- Provided entries:
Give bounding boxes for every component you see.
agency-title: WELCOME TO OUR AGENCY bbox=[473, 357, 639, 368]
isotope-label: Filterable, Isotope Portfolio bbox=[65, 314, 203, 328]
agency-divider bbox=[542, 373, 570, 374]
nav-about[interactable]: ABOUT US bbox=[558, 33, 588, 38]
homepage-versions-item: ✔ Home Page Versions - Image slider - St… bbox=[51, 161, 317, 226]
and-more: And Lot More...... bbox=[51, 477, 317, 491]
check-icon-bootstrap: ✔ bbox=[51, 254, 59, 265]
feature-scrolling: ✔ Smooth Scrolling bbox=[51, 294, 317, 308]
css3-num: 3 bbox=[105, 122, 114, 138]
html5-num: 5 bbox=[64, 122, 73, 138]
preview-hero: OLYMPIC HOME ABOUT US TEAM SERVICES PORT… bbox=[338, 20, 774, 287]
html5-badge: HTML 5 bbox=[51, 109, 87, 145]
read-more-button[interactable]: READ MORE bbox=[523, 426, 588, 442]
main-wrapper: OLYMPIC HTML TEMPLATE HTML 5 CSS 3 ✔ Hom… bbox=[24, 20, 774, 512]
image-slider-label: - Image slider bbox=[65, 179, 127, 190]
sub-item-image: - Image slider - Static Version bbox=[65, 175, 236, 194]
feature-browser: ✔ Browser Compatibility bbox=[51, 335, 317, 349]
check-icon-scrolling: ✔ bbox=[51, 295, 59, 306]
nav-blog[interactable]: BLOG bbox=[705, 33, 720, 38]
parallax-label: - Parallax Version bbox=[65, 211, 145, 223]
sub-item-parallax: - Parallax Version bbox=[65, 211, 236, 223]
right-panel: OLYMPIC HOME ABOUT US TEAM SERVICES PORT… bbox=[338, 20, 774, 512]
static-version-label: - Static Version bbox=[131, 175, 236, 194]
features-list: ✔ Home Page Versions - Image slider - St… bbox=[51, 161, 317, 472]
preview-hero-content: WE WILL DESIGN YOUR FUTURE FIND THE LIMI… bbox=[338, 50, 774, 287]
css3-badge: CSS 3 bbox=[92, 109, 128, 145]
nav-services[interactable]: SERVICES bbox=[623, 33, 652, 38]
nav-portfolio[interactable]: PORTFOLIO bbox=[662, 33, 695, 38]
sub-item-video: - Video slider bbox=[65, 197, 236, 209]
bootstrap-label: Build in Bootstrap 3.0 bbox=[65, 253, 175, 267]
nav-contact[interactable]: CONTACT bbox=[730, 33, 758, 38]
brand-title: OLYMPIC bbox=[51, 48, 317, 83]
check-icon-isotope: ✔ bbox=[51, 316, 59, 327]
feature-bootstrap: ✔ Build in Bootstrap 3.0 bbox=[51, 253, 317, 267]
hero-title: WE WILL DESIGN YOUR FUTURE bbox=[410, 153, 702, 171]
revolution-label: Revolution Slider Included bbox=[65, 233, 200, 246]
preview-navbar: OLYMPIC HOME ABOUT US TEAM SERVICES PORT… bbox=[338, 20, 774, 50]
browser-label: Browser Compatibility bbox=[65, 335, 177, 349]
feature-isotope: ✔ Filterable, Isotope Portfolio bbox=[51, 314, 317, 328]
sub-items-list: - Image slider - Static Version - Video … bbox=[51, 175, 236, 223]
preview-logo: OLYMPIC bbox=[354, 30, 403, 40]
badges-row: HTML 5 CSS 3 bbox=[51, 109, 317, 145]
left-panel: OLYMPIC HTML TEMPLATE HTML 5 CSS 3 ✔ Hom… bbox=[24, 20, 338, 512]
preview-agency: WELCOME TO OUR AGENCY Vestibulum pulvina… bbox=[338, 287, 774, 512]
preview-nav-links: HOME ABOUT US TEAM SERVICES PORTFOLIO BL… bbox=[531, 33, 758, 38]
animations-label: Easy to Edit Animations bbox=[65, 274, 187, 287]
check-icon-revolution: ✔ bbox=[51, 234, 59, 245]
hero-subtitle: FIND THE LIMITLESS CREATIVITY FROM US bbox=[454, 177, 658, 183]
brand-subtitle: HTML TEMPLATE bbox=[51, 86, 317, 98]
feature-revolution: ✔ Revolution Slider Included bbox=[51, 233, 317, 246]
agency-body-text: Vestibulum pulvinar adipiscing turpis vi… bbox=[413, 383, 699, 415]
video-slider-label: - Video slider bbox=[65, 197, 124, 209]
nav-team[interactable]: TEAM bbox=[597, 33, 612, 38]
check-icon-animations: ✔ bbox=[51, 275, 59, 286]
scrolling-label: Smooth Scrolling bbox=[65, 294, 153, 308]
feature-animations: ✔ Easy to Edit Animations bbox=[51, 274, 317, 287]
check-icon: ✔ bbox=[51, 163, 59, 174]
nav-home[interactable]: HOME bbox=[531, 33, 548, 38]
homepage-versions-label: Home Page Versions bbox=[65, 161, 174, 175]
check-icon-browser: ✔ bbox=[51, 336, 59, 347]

- Exercise objective: Each line of the listing above that contains the word "FUTURE" is to be copied.

- Answer area:
preview-hero-content: WE WILL DESIGN YOUR FUTURE FIND THE LIMI… bbox=[338, 50, 774, 287]
hero-title: WE WILL DESIGN YOUR FUTURE bbox=[410, 153, 702, 171]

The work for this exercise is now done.